Poucas vezes fiquei tão impressionado com a visita a um lugar como quando estive na Casa Curutchet em La Plata, Argentina. Realizei nessa cidade um curso de pós-graduação durante os anos de 1991 e 1992. Próximo a instituição que estudava, ficava uma construção de projeto do grande arquiteto do modernismo mundial. Le Corbusier, arquiteto franco-suíço havia sido contratado por um médico argentino para projetar uma clínica e uma residência conjugadas. A obra aconteceu nos anos 50, contudo hoje é um museu aberto a visitação. Estive lá e pude comprovar a beleza estética e a coerência da arquitetura do mestre com as idéias por ele mesmo desenvolvidas.
O modernismo, movimento cultural que teve a participação forte de Le Corbusier, estava representado tanto nas formas, como no modo de distribuir os ambientes em toda a casa e clínica do médico platense. Para um arquiteto como eu, fã do modernismo e de seu arquiteto maior, era uma honra e uma oportunidade rara ver e poder percorrer uma edificação tão emblemática. Ouvi atentamente o relato do guia sobre as dependências da casa-museu. Quando e como tinha sido feita, que circunstâncias o médico havia contratado o arquiteto europeu e como acertaram os detalhes da obra.
Tudo estava como originalmente tinha sido pensada, até as cores especificadas foram devolvidas para que a obra modernista, única do mestre em La Plata, estivesse como fora projetada.
O guia encerra a sua explanação sobre a obra e acrescenta uma última observação: “O senhor Curutchet nunca se adaptou a essa construção, ele não gostava da obra edificada”. Essa declaração causou grande impacto em mim. Primeiramente pensei como era possível uma obra de um arquiteto tão cultuado pudesse ser criticada a ponto do próprio morador, usuário e contratante renegá-la. Essa pergunta me acompanhou pelo dia inteiro. Passado o primeiro impacto, aflorou uma nova questão, agora era mais do que uma pergunta, era uma tomada de consciência sobre o papel do arquiteto na hora de decidir um projeto. Que rumos seguir? Qual deveria ser a postura de um profissional da arquitetura perante suas idéias e conceitos e os anseios do cliente. Confesso que esses questionamentos me perseguem até hoje.
É sabido que o ambiente cria sensações em nós. Sentimo-nos melhores ou piores conforme nos identificamos com o meio construído. E nem sempre nos damos conta disso. Se levarmos em conta que vivemos em ambientes totalmente modificados, ou seja, construídos pelo homem, percebemos que a responsabilidade do arquiteto aumenta consideravelmente. Somos guiados por um mundo com trilhas, obstáculos e remansos. Ruas, corredores, paredes e salas formam um sistema por onde transitamos e estamos sujeitos a ele. Como não podemos atravessar paredes, seguimos pelos acessos e trajetos projetados em uma prancheta. O projeto também determina a altura do teto, a iluminação, como será a renovação do ar, as cores das paredes, sua textura e sua forma. Esses aspectos nos acompanham em nossas casas, escritórios, escolas e fábricas e afetam direta ou indiretamente nosso estado de espírito. O ambiente também é um caso de saúde pública, física e mental.

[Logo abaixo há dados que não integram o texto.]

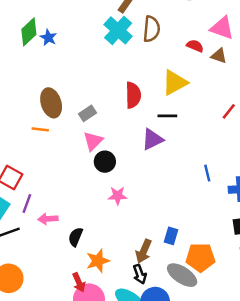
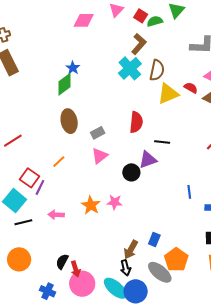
green diamond: (29, 32) -> (64, 84), moved
yellow triangle: (175, 83) -> (168, 94), moved
orange line: (40, 129) -> (59, 162), moved, turned -56
black circle: (105, 162) -> (131, 172), moved
purple line: (27, 203) -> (40, 187), moved
black semicircle: (76, 237) -> (62, 262), moved
orange pentagon: (200, 257) -> (176, 260), turned 30
orange star: (98, 261) -> (91, 205), moved, turned -30

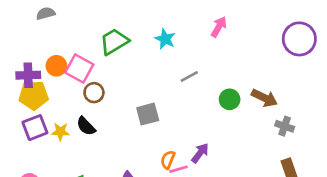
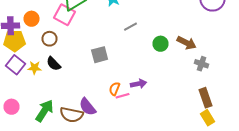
pink square: (79, 68) -> (64, 15), moved
brown circle: (94, 93) -> (50, 39), moved
purple square: (35, 128) -> (16, 65), turned -30
purple arrow: (200, 153) -> (138, 84), turned 42

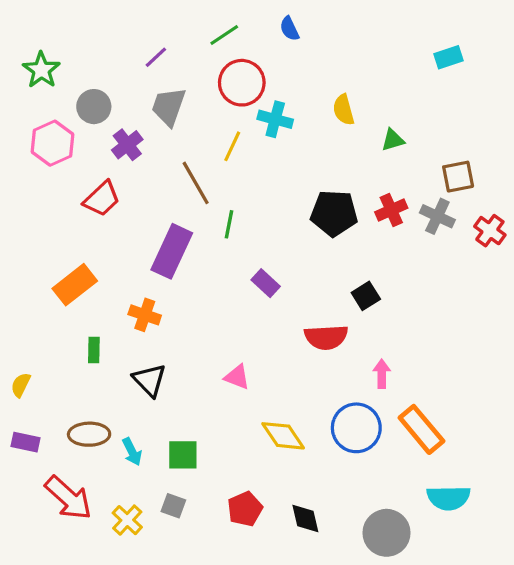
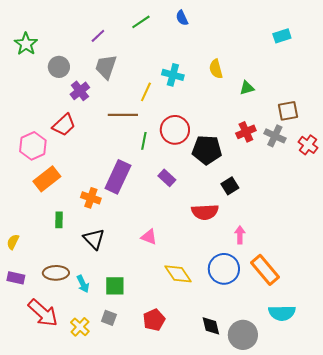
red circle: (242, 83) -> (175, 130), moved
pink hexagon: (52, 143) -> (33, 146), moved
brown line: (196, 183) -> (123, 115), turned -60
black pentagon: (334, 213) -> (207, 150), moved
purple rectangle: (172, 251) -> (118, 177), moved
black diamond: (305, 518) -> (211, 326), moved

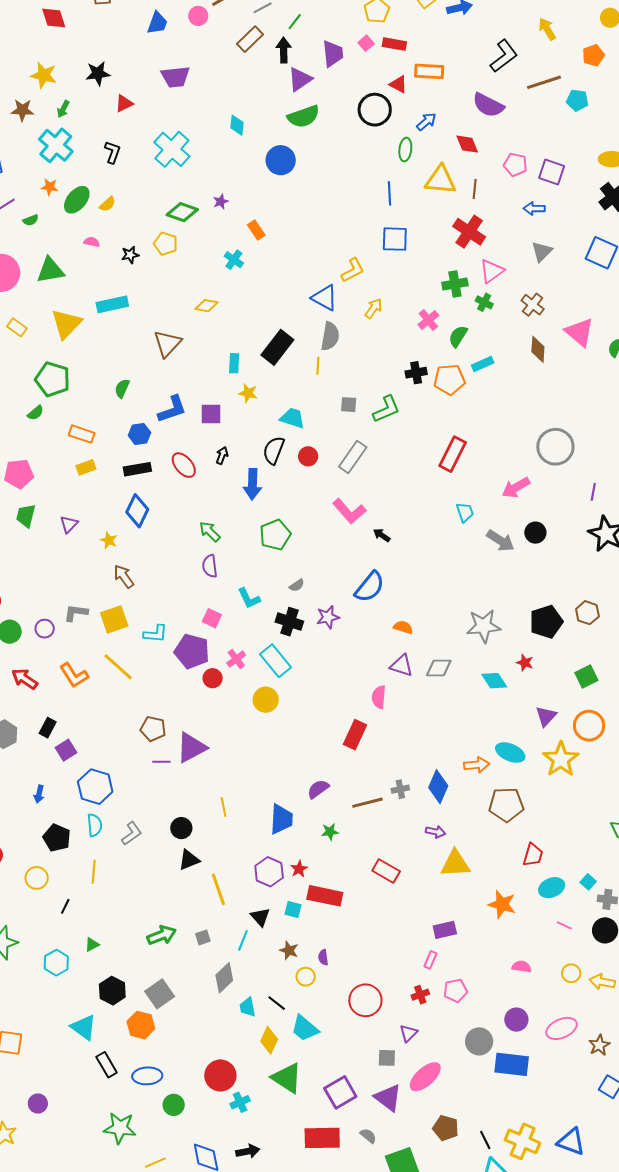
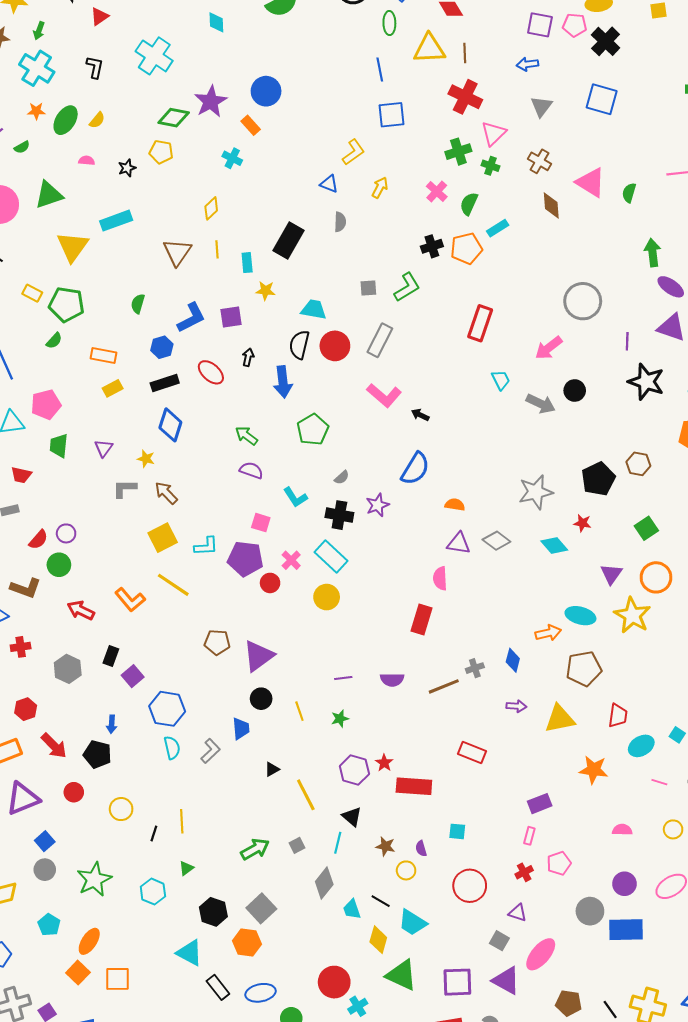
blue circle: (281, 160) -> (266, 91), moved
pink pentagon: (515, 165) -> (575, 25), moved
purple star: (221, 202) -> (211, 102), size x2.0
blue triangle: (325, 298) -> (329, 184), size x0.7
yellow diamond: (207, 306) -> (211, 208), turned -45
yellow rectangle: (17, 327) -> (32, 293), moved
gray semicircle: (330, 336) -> (340, 222), size x0.7
yellow line: (318, 366) -> (217, 249), moved
red circle: (308, 456) -> (335, 346), size x1.5
purple semicircle: (210, 566) -> (251, 470), turned 125
gray L-shape: (76, 613) -> (125, 489), moved
purple circle: (45, 629) -> (66, 533), moved
gray diamond: (439, 668) -> (496, 541), turned 44
purple line: (161, 762) -> (343, 678), moved
blue diamond: (438, 787) -> (513, 660), size x0.7
purple semicircle: (318, 789) -> (392, 680), turned -135
blue trapezoid: (281, 819) -> (241, 729), moved, size x0.7
black circle: (181, 828) -> (261, 699), moved
green star: (330, 832) -> (340, 719), moved
black pentagon: (57, 838) -> (97, 754), moved
black triangle: (189, 860) -> (272, 769), size x0.7
yellow triangle: (455, 864) -> (560, 719), moved
yellow line: (94, 872) -> (182, 821), moved
cyan square: (293, 909) -> (457, 831), moved
purple triangle: (408, 1033) -> (518, 913), turned -48
gray square: (387, 1058) -> (499, 941), turned 36
purple square: (340, 1092) -> (457, 982), turned 36

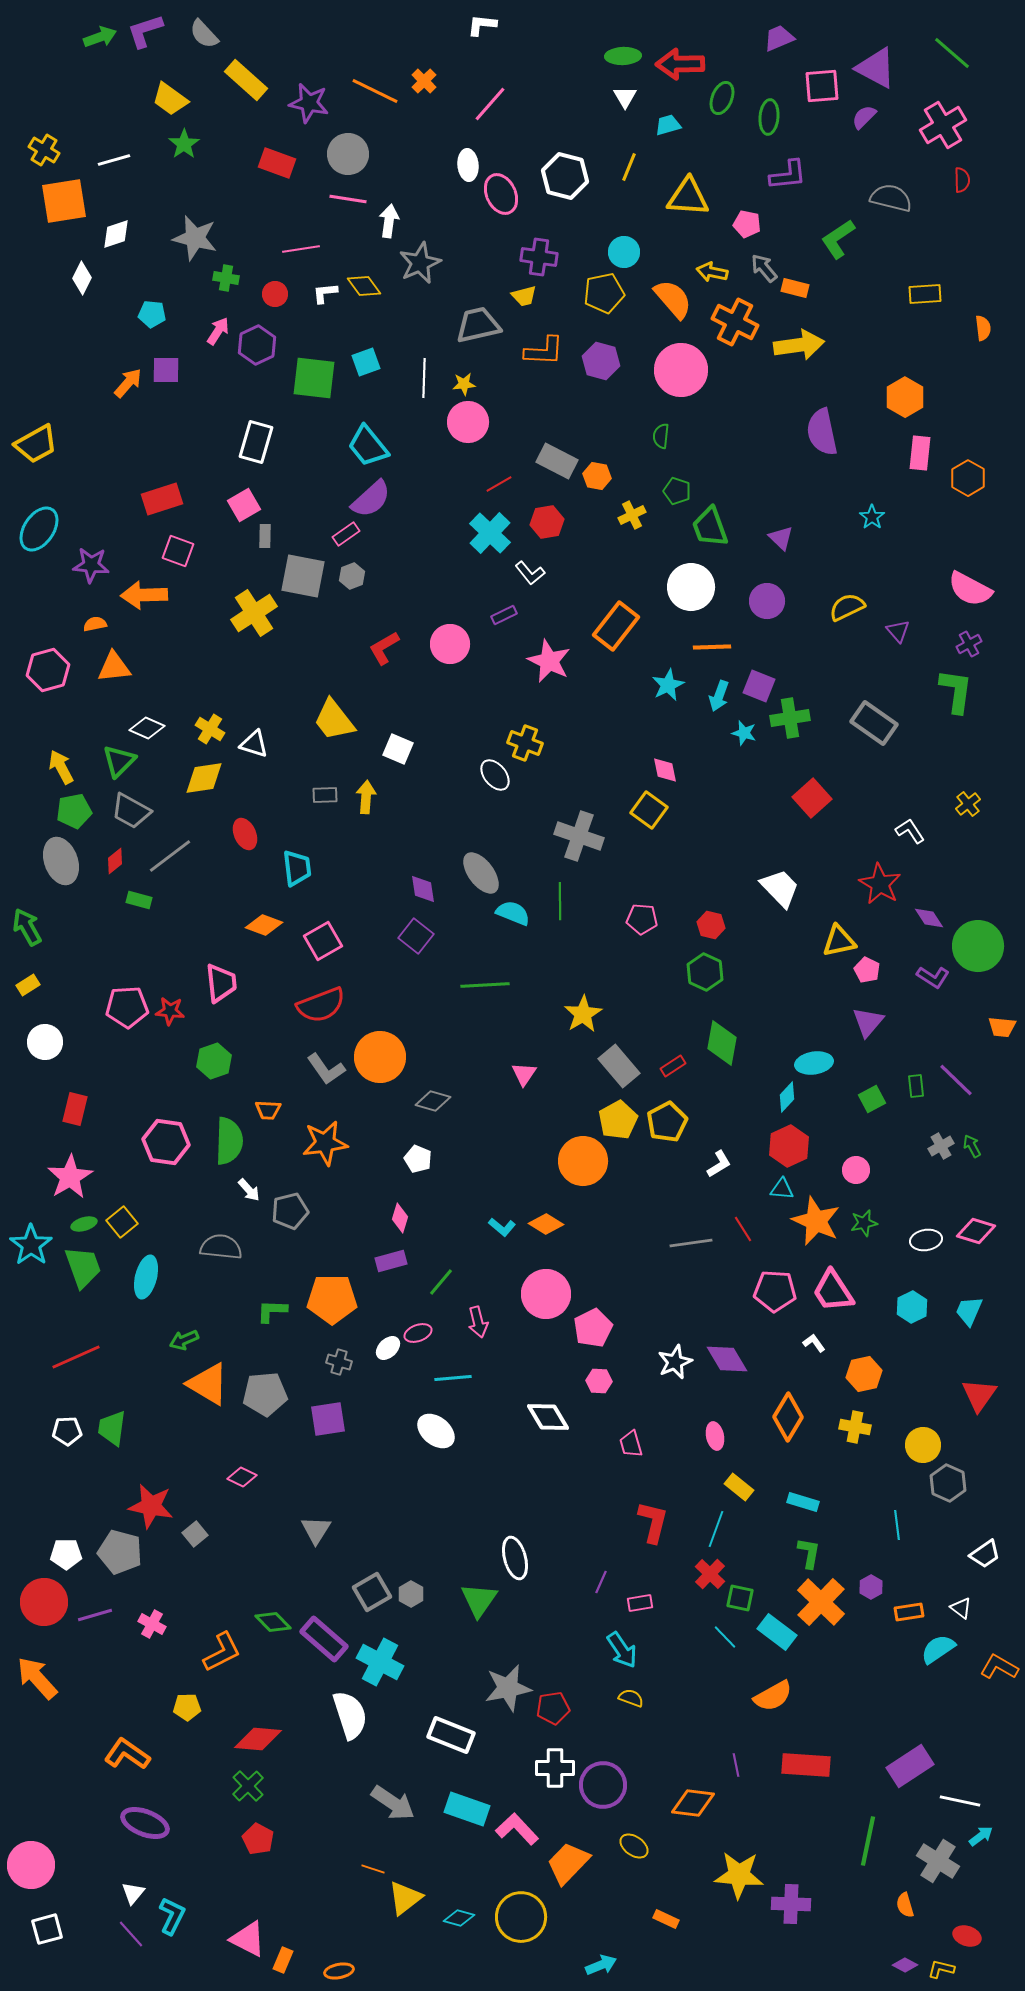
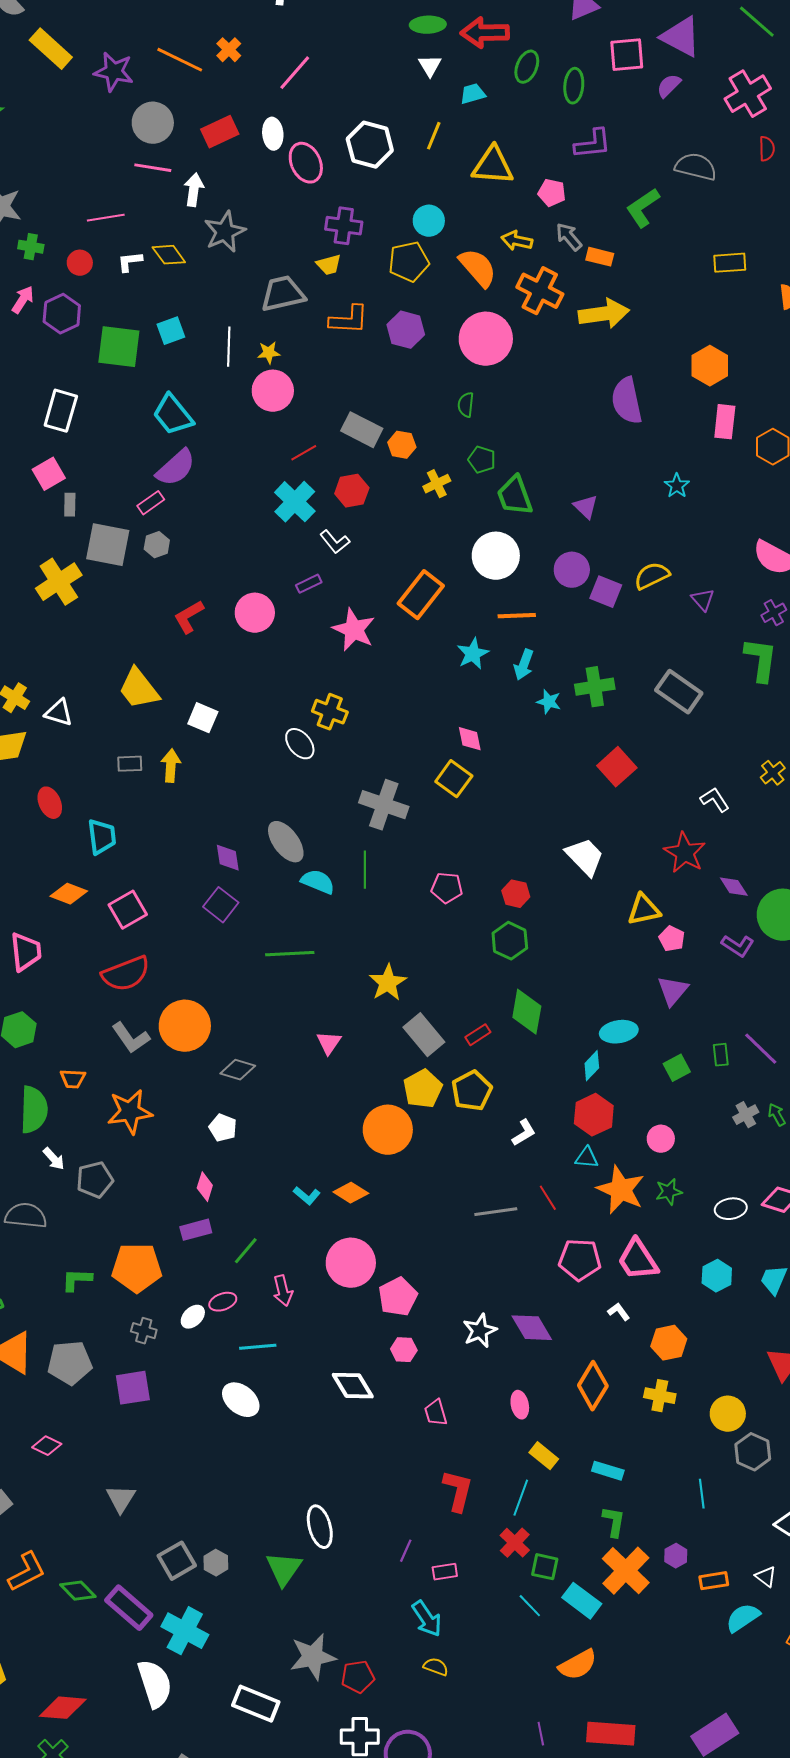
red rectangle: (277, 163) -> (220, 132), moved, turned -45
purple square: (759, 686) -> (606, 592), moved
orange L-shape: (222, 1652) -> (27, 1572), moved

As palavras do guia naquela tarde de visita em terras portenhas, despertaram-me um grande questionamento, coisa que nenhum professor do meu curso de arquitetura foi capaz de provocar. Nessa época eu tinha 8 anos de profissão e a partir daí refiz meu modo de encarar a relação profissional-cliente. Cresceu em mim a consciência da responsabilidade que tenho como profissional e na ponta da minha lapiseira. A Casa Curutchet é um marco na minha vida profissional não só pelo seu valor arquitetônico incontestável como também pelas palavras finais do guia em nossa visitação. Palavras que provocaram em mim o início de uma nova postura.